PK: We are, yes. In fact we’ve been looking at cover roughs for this only recently. The book’s done and is just about to be turned in – it was commissioned last year and is due out in 2012. It’s probably because there’s been nothing like it, that we decided to do it – but again, it just seemed like such an obvious thing. I remember studying body horror in films and literature at university, but there were no fiction books in the library to reference for essays or presentations, so I think this one fills a gap in the market there. At the same time, we’ve got some huge, huge names in the line-up – I’m not allowed to talk about these just yet – so it should appeal to your average horror fan. But also, as you say, the body horror traditionally goes back quite a long way, so we’ve also tried our best to give an overview of the subgenre, going right back to some of its first exponents, right up to the present day with new stories. We’re hoping to begin promotional work on this soon, including at World Fantasy in San Diego to get the word out, so watch this space for more announcements, basically.

DM: Finally, what are your plans for writing and editing in the near future?

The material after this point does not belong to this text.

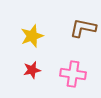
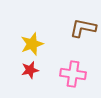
yellow star: moved 8 px down
red star: moved 2 px left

PK: I don’t think I’ve ever been as busy as this in my whole career, to be honest. As well as Body Horror, I’ve been working on a new novel which is nearly finished – again I can’t really say much about that – plus I have another lined up and commissioned for after that (there’s already been film interest in that mythology, to the point of it being optioned with a screenwriter attached and script in development). I’ve been producing more short stories and novelettes for future collections, plus I have a couple of novella commissions to do towards the end of the year. I’m also working on adapting a couple of bestselling authors’ novels into full length scripts, which is an interesting process. That came off the back of short films like The Opportunity and The Weeping Woman which I scripted from my own short stories. In terms of what’s out there or forthcoming to buy, in addition to the limited edition Shadow Writer book from Mansion House which is a gorgeous tenth anniversary hardback reprinting of my first two collections Alone (In the Dark) and Touching the Flame, complete with brand new material and extras, and also the PS collection due out very soon, I’ve just had a collection of my Dalton Quayle stories published by Mundania – The Adventures of Dalton Quayle – and have just signed with Books of the Dead to bring out a collection of my novellas, including the brand new one ‘Pain Cages’. All of this and I’m co-chairing FantasyCon this year with Marie down in Brighton with Guests including World Fantasy Award-winner Gwyneth Jones, Let the Right One In author John Ajvide Lindqvist, Hellraiser scripter Peter Atkins, bestselling Fantasy writer Joe Abercrombie, plus SF legend and OBE Brian Aldiss; A Matter of Blood author and British Fantasy Award-winner Sarah Pinborough is also our MC. Then Marie and I are guests ourselves at Thought Bubble in November, straight after WFC. Looking further ahead to next year, there are plans for more non-fiction work, some TV work, another novel, and perhaps an anthology or two as well... Like I say, I’ve never been busier and I’m very grateful for that fact.